1. définition de l'inversion
2. « Machine à inversion » : dispositif de Peaucellier
3. Image d'un cercle par une inversion
4. Inversions échangeant deux cercles sécants
5. Inversions échangeant deux cercles extérieurs l'un à l'autre
6. Inversion échangeant le cercle circonscrit et le cercle d'Euler
7. Constructions à la règle et au compas

Version classique non interactive

Dans d'autres pages du site

Axe orthique

Axe orthique et polaires par rapport au cercle circonscrit et au cercle d'Euler

Cercle tangent à une droite et à un cercle

Problème d'Apollonius

Cercle tangent à deux cercles tangents

1. Définition de l'inversion

Cette transformation n'est plus enseignée au lycée, mais pourrait être citée en terminale S comme contre-exemple de la linéarité.

Une inversion est une transformation qui inverse les distances par rapport au pôle de l'inversion. Plus un point en est proche du pôle, plus son transformé est éloigné du pôle de l'inversion.

Transformation découverte par Descartes, mais qu'il a peu précisée et peu exploitée.

Définition : l'inversion i(I, k) de pôle I et de puissance k est la transformation ponctuelle du plan qui à un point M, distinct de I, fait correspondre le point M’ de la droite (IM) tel que vec(IM).vec(IM') = k.

Propriétés

Entre un couple de points (M, N) et son image (M’, N’), on a : M’N’ = abs(k)MN/(IM.IN),
les quatre points (M, M’, N, N’) sont cocycliques (ou alignés).

M’ est dit inverse de M par rapport au centre d'inversion I. M et M’ sont alignés avec I et on a IM × IM’ = |k|. On dit aussi que M et M’ sont antihomologues.

Si M’ est l'inverse de M, alors M est l'inverse de M’. Une inversion de pôle I est une involution bijective du plan privé de I dans lui-même.

L'image d'une droite ou d'un cercle, éventuellement privé du pôle I, est une droite ou un cercle, éventuellement privé du point I.

Par une inversion, l'image d'une droite ne passant par le pôle est un cercle, passant par le pôle, privé du pôle.
Une droite passant par le pôle est globalement invariante.

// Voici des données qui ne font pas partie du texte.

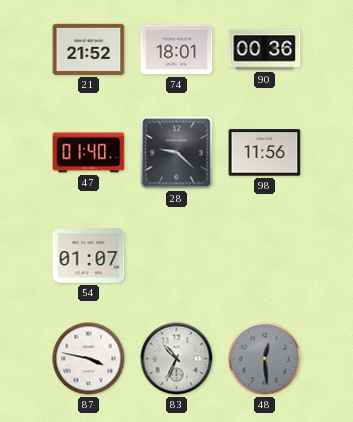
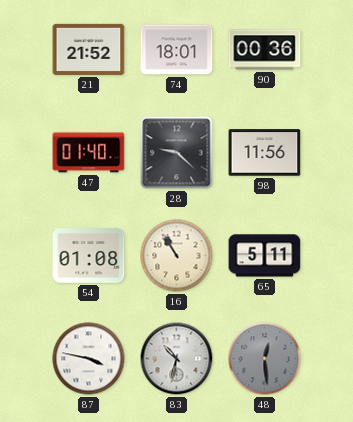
54: 01:07 -> 01:08
16: none -> 10:55
65: none -> 5:11
83: 10:34 -> 10:32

L'inversion transforme un cercle ne passant pas par le pôle I en un cercle ne passant pas par I.
Pour deux cercles inverses l'un de l'autre, le pôle d'inversion est un centre d'homothétie des deux cercles.

Cercle d'inversion : l'ensemble des points invariants dans l'inversion de pôle I et de puissance k (positive) est un cercle directeur de centre I et de rayon rac(k), c'est le cercle d'inversion.

Si un point est extérieur au cercle d'inversion, son inverse est intérieur et réciproquement (problème du lion dans le désert : pour le chasser, construire un grillage circulaire, et faire une inversion !).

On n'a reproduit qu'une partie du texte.